Working set heuristics and the Linux kernel: my MSc report


My MSc project was titled “Applying Working Set Heuristics to the Linux Kernel” and my aim was to test some local page replacement policies in Linux, which uses a global page replacement algorithm, based on the “2Q” principle.

There is a precedent for this: the so-called “swap token” is a local page replacement policy that has been used in the Linux kernel for some years.

My aim was to see if a local replacement policy graft could help tackle “thrashing” (when a computer spends so much time trying to manage memory resources – generally swapping pages back and forth to disk – it makes little or no progress with the task itself).

The full report (uncorrected – the typos have made me shudder all the same) is linked at the end, what follows is a relatively brief and simplified summary.

Fundamentally I tried two approaches: acting on large processes when the number of free pages fell to one of the watermark levels used in the kernel and acting on the process last run or most likely to run next.

For the first my thinking – backed by some empirical evidence – was that the largest process tended to consume much more memory than even the second largest. For the second the thought was that make the process next to run more memory efficient would make the system as a whole run faster and that, in any case the process next to run was also quite likely (and again some empirical evidence supported this) to be the biggest consumer of memory in the system.

To begin I reviewed the theory that underlies the claims for the superiority of the working set approach to memory management – particularly that it can run optimally with lower resource use than an LRU (least recently used) policy.

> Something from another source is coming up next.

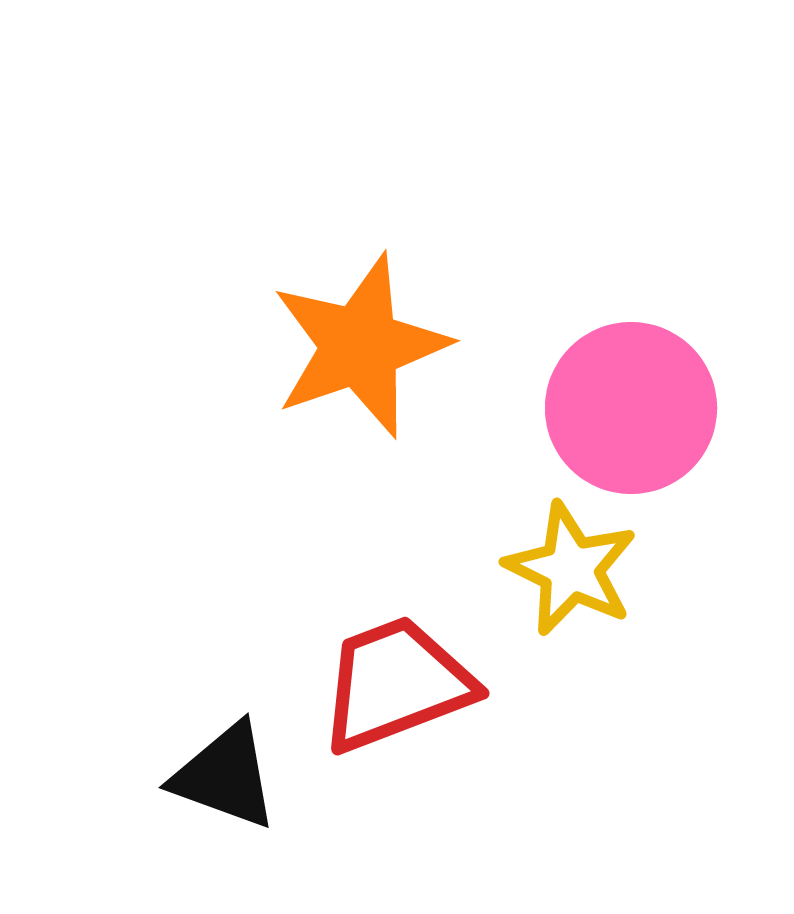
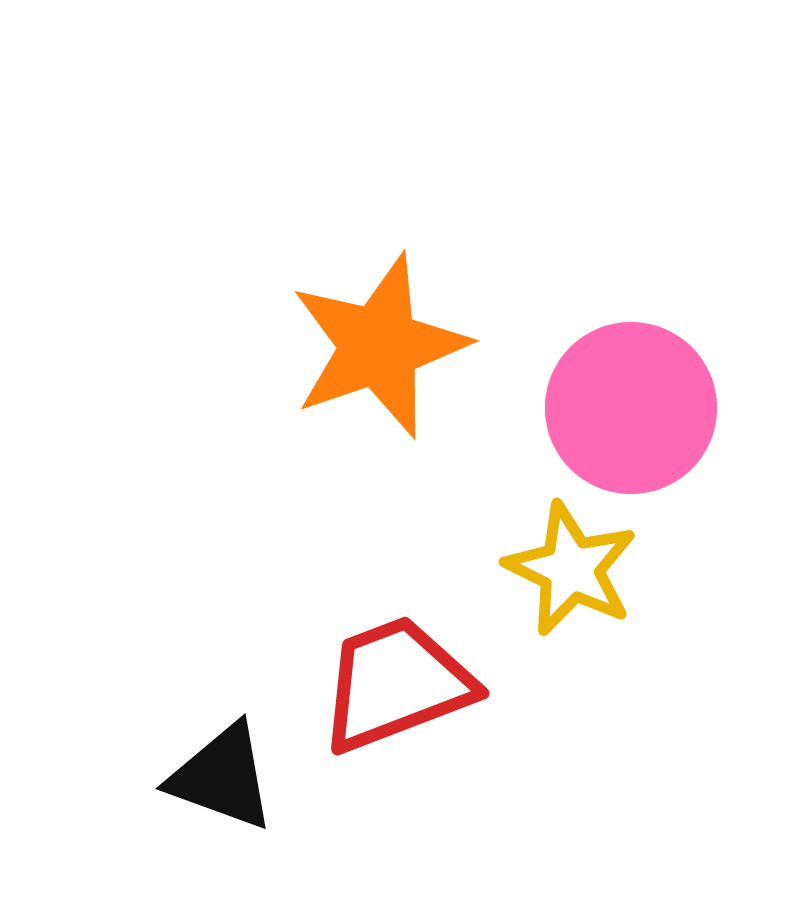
orange star: moved 19 px right
black triangle: moved 3 px left, 1 px down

Peter Denning, the discoverer of the “working set” method and its chief promoter, argued that programs in execution do not smoothly and slowly change their fields of locality, but transition from region to region rapidly and frequently.

The evidence I collected – using the Valgrind program and some software I wrote to interpret its output, showed that Denning’s arguments appear valid for today’s programs.

Here, for instance is the memory access pattern of Mozilla Firefox:

Mozilla Firefox memory usageWorking set size can therefore vary rapidly, as this graph shows:

Working set size for Mozilla FirefoxIt can be seen that peaks of working set size often occur at the point of phase transition – as the process will be accessing memory from the two phases at the same time or in rapid succession.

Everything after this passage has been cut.